In diesen Tagen haben viele Menschen Angst. Das verstehe ich. Diese
Angst darf uns nicht lähmen. Die Wut, die viele verspüren,
die Ohnmacht, die so schwer zu ertragen ist, darf uns nicht kopflos
machen.
Die Mörder und ihre Anstifter sind schwer zu finden und noch
schwerer zu bekämpfen. Aber ganz gleich wer sie sind: Sie sind
Mörder, nichts sonst - und deshalb müssen sie bestraft
werden. Sie stehen nicht für ein Volk, nicht für eine
Religion und nicht für eine Kultur. Fanatismus zerstört
jede Kultur. Fundamentalismus ist kein Zeugnis des Glaubens, sondern
der ärgste Feind des Glaubens, den es gibt.
Wir werden und wir dürfen uns von niemandem dazu verleiten
lassen, ganze Religionen oder ganze Völker oder ganze Kulturen
als schuldig zu verdammen. Wer sich aber mit den Mördern gemein
macht - aus welchen Gründen auch immer -, wer ihnen Schutz
und Hilfe gewährt, der ist den Mördern gleich.
Wir werden auf die Herausforderung nicht mit Ohnmacht und Schwäche
reagieren, sondern mit Stärke, Entschlossenheit und Besonnenheit.
Hass darf uns nicht zum Hass verführen. Hass blendet. Nichts
ist ja so schwer zu bauen und nichts ist ja so leicht zu zerstören
wie der Friede.
Wir müssen den Terrorismus bekämpfen und wir werden ihn
besiegen. Dazu brauchen wir einen langen Atem. Wer den Terrorismus
wirklich besiegen will, der muss durch politisches Handeln dafür
sorgen, dass den Propheten der Gewalt der Boden entzogen wird.
Armut und Ausbeutung, Elend und Rechtlosigkeit lassen Menschen
verzweifeln. Die Missachtung religiöser Gefühle und kultureller
Traditionen nimmt Menschen Hoffnung und Würde. Das verführt
manche zu Gewalt und Terror. Das sät den Hass schon in die
Herzen von Kindern.
Alle Menschen haben das Recht auf Anerkennung und auf Würde.
Wer in seinem Leben Anerkennung erfährt und sein Leben liebt,
der wird es nicht wegwerfen wollen. Wer in Würde und Zuversicht
lebt, aus dem wird kaum ein Selbstmordattentäter werden.
Entschlossenes Handeln ist das Gebot der Stunde. Weil wir das wissen
und zeigen, weil wir daran keinen Zweifel lassen, darum sagen wir
auch: Der beste Schutz gegen Terror, Gewalt und Krieg ist eine gerechte
internationale Ordnung.
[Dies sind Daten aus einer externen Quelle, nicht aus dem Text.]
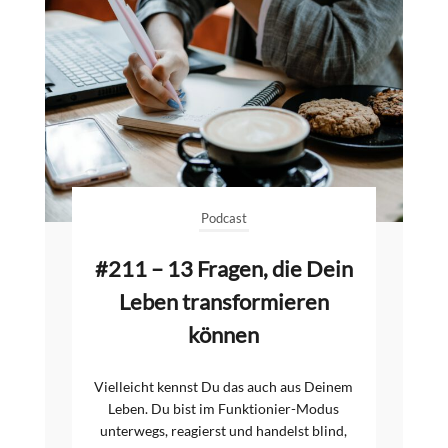
Podcast
#211 – 13 Fragen, die Dein
Leben transformieren
können
Vielleicht kennst Du das auch aus Deinem
Leben. Du bist im Funktionier-Modus
unterwegs, reagierst und handelst blind,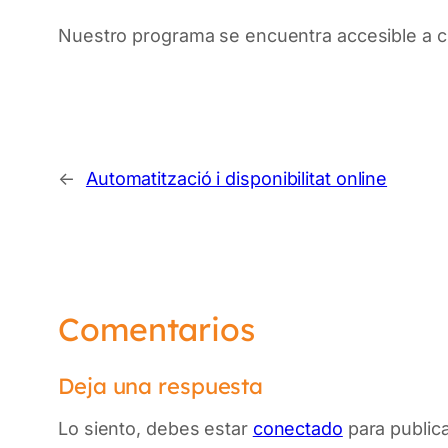
Nuestro programa se encuentra accesible a cua
←
Automatització i disponibilitat online
Comentarios
Deja una respuesta
Lo siento, debes estar
conectado
para public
Die Frucht der Gerechtigkeit wird der Friede
sein.
Das ist mühsam, dauert lange und kostet nicht nur Zeit. Aber
eine friedlichere, eine sichere Welt muss uns das wert sein. Für
uns und für die Kinder unserer Welt.
Wir haben apokalyptische Bilder gesehen. Sie müssen uns aufrütteln,
damit der Friede neuen Raum gewinnt. Die Freiheit braucht die starke
Macht des Friedens und zum Frieden gehört die Freiheit.
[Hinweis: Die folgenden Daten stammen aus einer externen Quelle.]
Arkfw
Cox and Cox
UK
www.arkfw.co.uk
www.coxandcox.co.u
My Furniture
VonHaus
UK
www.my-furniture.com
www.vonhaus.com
Wir haben allen Anlass zu Wachsamkeit, aber keinen Grund zur Panik.
Vor allem anderen brauchen wir gut überlegtes Handeln. Unser
gemeinsames Ziel ist Friede und Sicherheit, Gerechtigkeit und Freiheit
für alle Menschen, wo immer sie leben.
John F. Kennedy sagte zu seiner Zeit: "Wir wollen nicht der
Macht zum Sieg, sondern dem Recht zu seinem Recht verhelfen".
Wenn die Nationen der Welt vereint zusammenstehen, dann wird der
Terror keine Macht über uns gewinnen.